The Weekend Australian - Travel - - Front Page - Jimmy Thom­son

US­ING the in­ter­net to book a round-the-world jour­ney (with side trips) was never go­ing to be plain sail­ing, but the warn­ing signs are there from the start. At the end of the la­bo­ri­ous process to sort out the itin­er­ary, I punch in the de­tails of the fi­nal flight home and the air­line com­puter in­stantly freezes. Af­ter start­ing painstak­ingly from scratch and en­dur­ing two more heart­break­ing fail­ures, I hit print, pick up the phone and read the de­tails to a real per­son.

So much for the pa­per­less of­fice and on­line book­ing. Some­times, noth­ing beats the hu­man touch. That aside, there is an im­mense sense of sat­is­fac­tion in plan­ning a trip from the com­fort of home, es­pe­cially when you pick up bar­gains by book­ing flights early and ho­tels late. Just $25 from Lon­don to Nice ain’t bad, booked three months in ad­vance, while book­ing our next ho­tel can wait un­til we are about to leave the one in which we’re stay­ing now.

Good the­ory but I don’t get past the first ho­tel lobby be­fore a flaw be­comes ap­par­ent. Jet­lagged from the flight and nerves shred­ded by the drive from Los An­ge­les air­port to West Hol­ly­wood, we call ahead to see if we can get into our room early. Small prob­lem: no book­ing. We may have sent it but they never re­ceived it. OK, it isn’t a com­plete dis­as­ter. Be­cause I have printed my book­ing con­fir­ma­tion email, the guy at the front desk gives us a room at the dis­counted on­line rate. Again, the hu­man touch comes to the res­cue.

I could use his help plan­ning our lug­gage al­lowances, too. You can check in with two bags with a max­i­mum com­bined weight of 22kg but change air­lines and it could be one case with a com­bined length, depth and height of no more than 158cm. You need the com­puter just to work it out.

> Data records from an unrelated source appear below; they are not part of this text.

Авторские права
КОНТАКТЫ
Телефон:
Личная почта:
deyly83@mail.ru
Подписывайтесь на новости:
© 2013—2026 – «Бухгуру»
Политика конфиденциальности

Hav­ing stuffed holdalls into suit­cases in New York (be­cause do­mes­tic and in­ter­na­tional ser­vices have dif­fer­ent lug­gage rules, as do many air­ports), we ar­rive in Scot­land to dis­cover I’ve for­got­ten which car hire firm I booked. Af­ter ask­ing at all the coun­ters, I fire up my lap­top and try in vain to find a con­fir­ma­tion email. (I still worry there’s an off-site rental car with my name on it sit­ting for­lornly in the air­port car park.)

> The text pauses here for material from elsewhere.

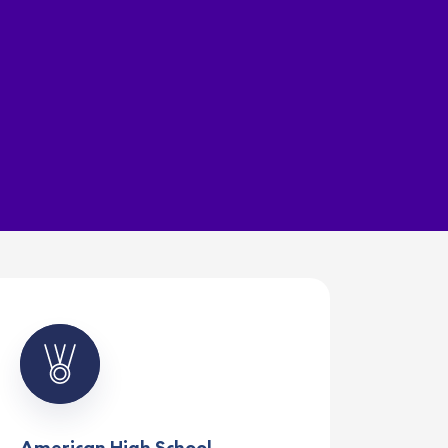
American High School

Then there is the so-called bou­tique ho­tel in Glasgow. It looks great on its web­site but is ba­si­cally a room with a flood­ing shower above a thump­ing night­club (one of its pa­trons sets off the fire alarm at 3am).

Maybe it’s me. Re­cently, I changed a re­turn flight from New Zealand over the web only to dis­cover I had ac­ci­den­tally can­celled the out­ward leg. I could come home but I couldn’t get there in the first place. Again, a call to a real, live per­son fixed it up.

To­wards the end of our com­put­eraided world tour, I ar­rive back in Glasgow, des­per­ate to plug in my lap­top to file a story but hav­ing run out of time to book a ho­tel. But in the air­port lobby is a booth for Last­minute.com with an ac­tual per­son in it. The best of both worlds. She im­me­di­ately finds me a dis­count room in a de­cent ho­tel with wireless broad­band. Or so I think.

Lack­ing the en­ergy to cope with an­other near dis­as­ter, I in­sist she calls the ho­tel again and makes sure it isn’t just a wireless (as in ra­dio) in the room. Re­luc­tantly she rings back and poses my stupid ques­tion. Aye, that’s what I thought,’’ she says to the ho­tel op­er­a­tor, sneer­ing in my di­rec­tion.

It’s those per­sonal touches that make all the dif­fer­ence.